I realize this will limit my batch size to approx 4.5 gal into the fermenter/keg, which is fine as smaller batches work better for me, but I'd prefer to maximize my volume in the fermenter if possible.

I am keeping the 10 gal round cooler mash tun + brew bag a buddy of mine used with his old propane setup for MIAB/batch sparging.

So I'm only looking at the foundry as a decent boil kettle for the majority of my batches.

Being able to use 120V or 240V with the proper outlets out of the gate is a distinct advantage compared to other similar options.

The 6.5 is recommended for 3 gal or smaller batches, but that was assuming kettle volume would be needed to account for the grain in the pipe during mashing, which I'd only use occasionally.

The 10.5 is currently a bit on the big side for the brews I'm planning, based on what I've been reading in the thread. (I like the variety with smaller batches, 5 gal of any one is tough to work thru these days).

How close would I be pushing it after accounting for hop/trub loss in the kettle (and avoiding boil overs) to get 4.5 gal of wort into the fermenter, 5.5 gallons pre-boil ish? Has anybody tried this?

Great info everyone, I've learned alot just by reading.

Cheers. :)
I have seen more than a couple regret getting 6.5 instead of 10.5. Many small batchers use the 10.5 with the optional small batch ring.
 
I have seen more than a couple regret getting 6.5 instead of 10.5. Many small batchers use the 10.5 with the optional small batch ring.

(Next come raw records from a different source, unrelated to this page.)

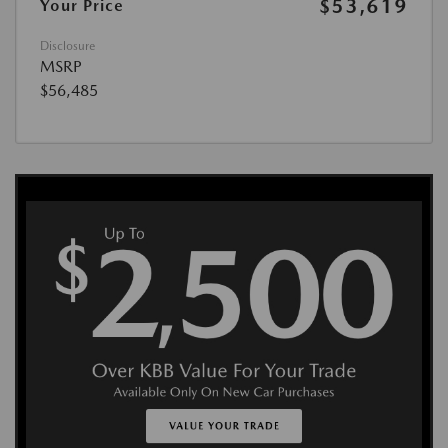
$53,619
Your Price
Disclosure
MSRP
$56,485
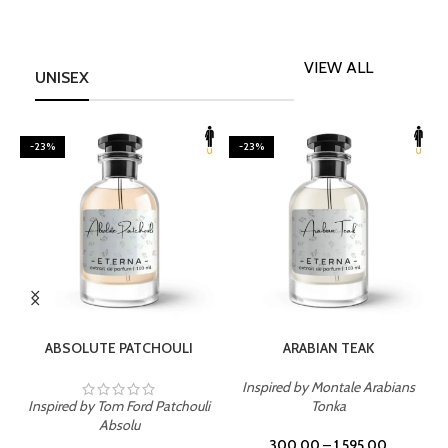
VIEW ALL
UNISEX
-23%
-23%
SELECT OPTIONS
SELECT OPTIONS
ABSOLUTE PATCHOULI
ARABIAN TEAK
Inspired by Montale Arabians
Inspired by Tom Ford Patchouli
Tonka
I
Absolu
300.00
–
1,595.00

I hear ya on the itch to upgrade, that mash ring is intriguing.

That's why I wanted input on the max wort somebody with a 6.5 has attempted, so I can see what works best for me now. Somebody further up the thread was also doing MIAB, but the batch sizes were smaller IIRC. Wasn't sure if that was personal preference or a size limitation of the kit.

I've assisted friends on brew day, all propane thus far, this is my first system. Would like to go electric from the get go.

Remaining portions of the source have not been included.